В душе Лены сочувствие смешалось с острой брезгливостью. В следующую секунду к ним добавился стыд за саму себя.
– У него, наверное, что-то случилось! Мам, а ты откуда знаешь?
– Да ничего у него не случилось! – крикнула Ольга Сергеевна из ванной, и шум воды заглушил ее последние слова.
– Что?
– Его соседка сказала, что ничего серьезного в жизни Николая Евсеевича не происходило!
Она появилась в коридоре, промокая руки полотенцем.
– Я случайно обо всем узнала. Представляешь, позвонила ему, чтобы спросить его совета по одному вопросу, а соседка оказалась в квартире Мешкова. То ли за кошкой ухаживала, то ли собирала вещи ему в больницу… Вот она-то мне и рассказала.
– Надо его навестить, – не задумываясь, сказала Лена. – Ох, мам, как жалко его…
– Жалко, да. А представь, что бы случилось, если бы он не в столб въехал, а в другую машину. Или в детей на остановке. Помнишь тот случай, пару месяцев назад?
Лена помнила. Вдрызг пьяный парень, сидевший за рулем джипа, вылетел на остановку неподалеку от их дома и сбил насмерть четверых людей – троих подростков и беременную женщину.
– Можешь считать меня жестокой, – добавила Ольга Сергеевна, – но я к нему не поеду. Что хочешь со мной делай, но не верю я тому, что человек не может удержаться от выпивки, если захочет.
И Лена не поехала тоже.
К тому же ее кольнуло несколькими часами спустя. Поначалу это пришло в виде смутного ощущения, что новость оказалась неприятной не только потому, что жалко несчастного Мешкова, но сформулировать это четче она не смогла. И только засыпая, вдруг поняла, что Николай Евсеевич повторил судьбу старика, запойного пьяницы, которого она описывала с такой же нежностью и грустью, с какой относилась к самому тренеру.
От этой мысли Лена тотчас проснулась. Беспокоиться было не из-за чего – да, совпадение, каких только совпадений не бывает в нашей жизни, – но ей стало не по себе. Она снова попыталась уснуть и уже провалилась в дремоту, но в этом полусне перед ее глазами запрыгали строчки – строчки собственного текста. Текст почему-то менялся, смысл его ускользал от нее, и она никак не могла прочитать то, что сама написала.

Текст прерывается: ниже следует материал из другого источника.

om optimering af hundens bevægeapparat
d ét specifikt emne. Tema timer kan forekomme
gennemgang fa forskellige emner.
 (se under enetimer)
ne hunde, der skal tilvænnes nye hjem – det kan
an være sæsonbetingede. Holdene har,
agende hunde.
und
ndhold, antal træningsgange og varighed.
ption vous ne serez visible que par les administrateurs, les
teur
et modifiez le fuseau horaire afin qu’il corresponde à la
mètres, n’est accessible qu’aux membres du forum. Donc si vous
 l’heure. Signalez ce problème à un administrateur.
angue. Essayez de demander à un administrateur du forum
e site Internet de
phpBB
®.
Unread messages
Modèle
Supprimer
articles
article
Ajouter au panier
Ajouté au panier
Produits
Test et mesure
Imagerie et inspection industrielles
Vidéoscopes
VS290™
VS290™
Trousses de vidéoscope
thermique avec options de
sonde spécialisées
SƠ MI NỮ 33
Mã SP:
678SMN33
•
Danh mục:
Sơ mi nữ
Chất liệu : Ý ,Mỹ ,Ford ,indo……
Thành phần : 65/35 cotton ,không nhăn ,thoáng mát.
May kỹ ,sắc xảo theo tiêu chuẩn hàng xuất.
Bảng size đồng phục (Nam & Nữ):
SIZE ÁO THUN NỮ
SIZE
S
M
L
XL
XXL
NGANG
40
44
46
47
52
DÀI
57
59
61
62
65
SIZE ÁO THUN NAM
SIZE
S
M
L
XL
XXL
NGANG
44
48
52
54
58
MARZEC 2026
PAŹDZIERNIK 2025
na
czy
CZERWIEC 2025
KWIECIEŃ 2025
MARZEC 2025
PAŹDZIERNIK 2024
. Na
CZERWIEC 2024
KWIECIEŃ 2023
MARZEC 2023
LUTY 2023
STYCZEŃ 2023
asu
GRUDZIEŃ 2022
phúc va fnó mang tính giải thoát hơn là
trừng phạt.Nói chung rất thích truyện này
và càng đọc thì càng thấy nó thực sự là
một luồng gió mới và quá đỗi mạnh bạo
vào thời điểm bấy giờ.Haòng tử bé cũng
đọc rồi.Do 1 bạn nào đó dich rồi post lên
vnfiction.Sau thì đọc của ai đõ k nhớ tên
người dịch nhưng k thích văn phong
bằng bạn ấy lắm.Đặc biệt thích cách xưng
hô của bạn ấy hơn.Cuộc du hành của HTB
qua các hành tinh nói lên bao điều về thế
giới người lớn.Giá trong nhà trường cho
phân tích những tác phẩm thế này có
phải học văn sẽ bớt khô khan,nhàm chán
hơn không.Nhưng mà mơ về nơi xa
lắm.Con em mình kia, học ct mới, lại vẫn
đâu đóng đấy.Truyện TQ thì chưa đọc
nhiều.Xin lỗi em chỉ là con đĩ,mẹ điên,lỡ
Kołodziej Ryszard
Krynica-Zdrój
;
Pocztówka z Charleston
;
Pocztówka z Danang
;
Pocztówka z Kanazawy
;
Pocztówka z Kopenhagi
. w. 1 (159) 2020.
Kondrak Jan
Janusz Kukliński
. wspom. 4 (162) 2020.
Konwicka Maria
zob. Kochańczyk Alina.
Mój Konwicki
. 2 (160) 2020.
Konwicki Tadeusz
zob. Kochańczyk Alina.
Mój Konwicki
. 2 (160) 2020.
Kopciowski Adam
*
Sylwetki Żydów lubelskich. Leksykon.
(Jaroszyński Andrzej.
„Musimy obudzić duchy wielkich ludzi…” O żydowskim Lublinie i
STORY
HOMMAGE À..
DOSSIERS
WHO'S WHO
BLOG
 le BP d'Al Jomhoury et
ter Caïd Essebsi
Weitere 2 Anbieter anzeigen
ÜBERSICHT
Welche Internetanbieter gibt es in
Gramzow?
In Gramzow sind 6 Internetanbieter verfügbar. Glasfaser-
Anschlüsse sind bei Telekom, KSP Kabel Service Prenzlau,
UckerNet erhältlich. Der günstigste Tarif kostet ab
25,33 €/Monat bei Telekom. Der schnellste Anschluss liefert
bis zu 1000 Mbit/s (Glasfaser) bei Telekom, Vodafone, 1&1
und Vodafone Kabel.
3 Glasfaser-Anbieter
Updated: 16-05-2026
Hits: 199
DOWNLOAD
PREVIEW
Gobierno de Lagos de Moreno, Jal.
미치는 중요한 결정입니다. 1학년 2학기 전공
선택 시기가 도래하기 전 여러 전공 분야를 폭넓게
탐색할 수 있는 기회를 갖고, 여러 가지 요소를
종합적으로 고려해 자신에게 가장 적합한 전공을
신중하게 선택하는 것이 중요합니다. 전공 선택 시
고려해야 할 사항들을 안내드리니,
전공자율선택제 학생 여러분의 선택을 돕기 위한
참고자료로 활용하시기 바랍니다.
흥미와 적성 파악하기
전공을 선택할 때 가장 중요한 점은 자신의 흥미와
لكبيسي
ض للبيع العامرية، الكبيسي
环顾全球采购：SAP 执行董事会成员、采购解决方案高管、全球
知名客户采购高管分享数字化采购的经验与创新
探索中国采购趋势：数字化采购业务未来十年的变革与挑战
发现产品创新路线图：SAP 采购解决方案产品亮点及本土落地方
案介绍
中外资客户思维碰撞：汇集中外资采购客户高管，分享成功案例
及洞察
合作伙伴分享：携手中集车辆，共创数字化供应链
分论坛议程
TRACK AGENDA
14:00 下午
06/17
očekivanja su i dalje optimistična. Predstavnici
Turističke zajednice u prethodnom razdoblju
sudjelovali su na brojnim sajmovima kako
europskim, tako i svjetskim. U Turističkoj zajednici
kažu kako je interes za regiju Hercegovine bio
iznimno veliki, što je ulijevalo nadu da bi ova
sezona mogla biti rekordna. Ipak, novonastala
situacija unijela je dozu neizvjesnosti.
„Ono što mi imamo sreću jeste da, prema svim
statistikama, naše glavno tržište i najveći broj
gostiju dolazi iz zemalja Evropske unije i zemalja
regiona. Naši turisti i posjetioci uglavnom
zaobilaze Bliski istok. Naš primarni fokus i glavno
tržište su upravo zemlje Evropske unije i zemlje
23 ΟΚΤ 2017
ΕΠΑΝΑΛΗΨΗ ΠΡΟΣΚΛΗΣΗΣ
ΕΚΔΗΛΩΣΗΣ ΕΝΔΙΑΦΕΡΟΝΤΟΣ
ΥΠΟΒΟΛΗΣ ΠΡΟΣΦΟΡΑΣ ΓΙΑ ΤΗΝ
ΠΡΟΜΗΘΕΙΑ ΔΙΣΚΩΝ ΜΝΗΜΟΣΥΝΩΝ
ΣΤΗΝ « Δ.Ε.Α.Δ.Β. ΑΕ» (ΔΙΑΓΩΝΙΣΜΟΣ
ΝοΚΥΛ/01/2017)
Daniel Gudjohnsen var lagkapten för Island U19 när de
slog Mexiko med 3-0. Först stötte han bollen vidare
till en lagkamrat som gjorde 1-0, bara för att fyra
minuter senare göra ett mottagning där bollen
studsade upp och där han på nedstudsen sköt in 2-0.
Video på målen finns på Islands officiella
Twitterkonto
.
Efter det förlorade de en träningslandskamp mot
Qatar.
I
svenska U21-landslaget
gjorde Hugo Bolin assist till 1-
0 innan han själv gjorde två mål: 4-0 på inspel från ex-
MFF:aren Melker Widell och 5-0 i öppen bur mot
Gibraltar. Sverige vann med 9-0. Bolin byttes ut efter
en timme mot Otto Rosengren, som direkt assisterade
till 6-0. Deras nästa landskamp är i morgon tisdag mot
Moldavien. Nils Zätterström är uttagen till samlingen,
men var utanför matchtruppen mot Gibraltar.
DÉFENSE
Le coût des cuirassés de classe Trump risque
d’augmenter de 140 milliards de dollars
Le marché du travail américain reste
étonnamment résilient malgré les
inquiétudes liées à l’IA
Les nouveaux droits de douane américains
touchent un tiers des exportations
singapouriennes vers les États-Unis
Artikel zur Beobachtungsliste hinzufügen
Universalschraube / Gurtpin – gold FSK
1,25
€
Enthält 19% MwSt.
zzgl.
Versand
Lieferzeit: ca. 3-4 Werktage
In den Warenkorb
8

Рассердившись, Лена встала, разыскала «Небесный колодец» и открыла собственное описание трагедии, случившейся с второстепенным героем романа, Иваном Трофимовичем. Это было лишнее, конечно же. Как только сон слетел с нее, она окончательно вспомнила все, что придумала для старика. Захлопнув книгу, Лена вернулась в постель и, сказав себе, что завтра же навестит Мешкова, уснула.
На следующий день у нее нашлись дела, потом свалились проблемы со здоровьем матери, и когда Лена вспомнила про тренера, навещать его в больнице уже не имело смысла – старик давно вышел оттуда. Она все меньше хотела ехать к нему, но смутное чувство долго тянуло, толкало ее, утверждало, что она должна проявить хотя бы минимум внимания к Николаю Евсеевичу – в конце концов, позвонить ему, раз уж ей было лень ехать на другой конец города! – и Лена почти решилась сделать это. Но тут ее ударило новостью об Эльзе Гири.
Конечно, она была не Эльзой и уж подавно не Гири. Лена не знала, как зовут эту девчонку с разбойничьим взглядом и привычкой подворачивать джинсы – одну штанину всегда чуть выше другой, и отчего-то неизменно левую. Но имена были неважны. Она видела ее – отчетливо, как всегда видела своих героев, – на носу корабля, переодетой в мужскую одежду, с волосами, серебрящимися от брызг, с хулиганской ухмылкой на загорелом лице. Такой она очутилась и в ее книге.
О том, что девчонка-роллерша едва не убилась в парке, ей рассказал сосед. По утрам он выгуливал глуповатого чау-чау, и Лена частенько останавливалась перекинуться с ним парой слов, подозревая, что когда-то и он окажется в одной из ее историй – возможно, даже вместе с собакой.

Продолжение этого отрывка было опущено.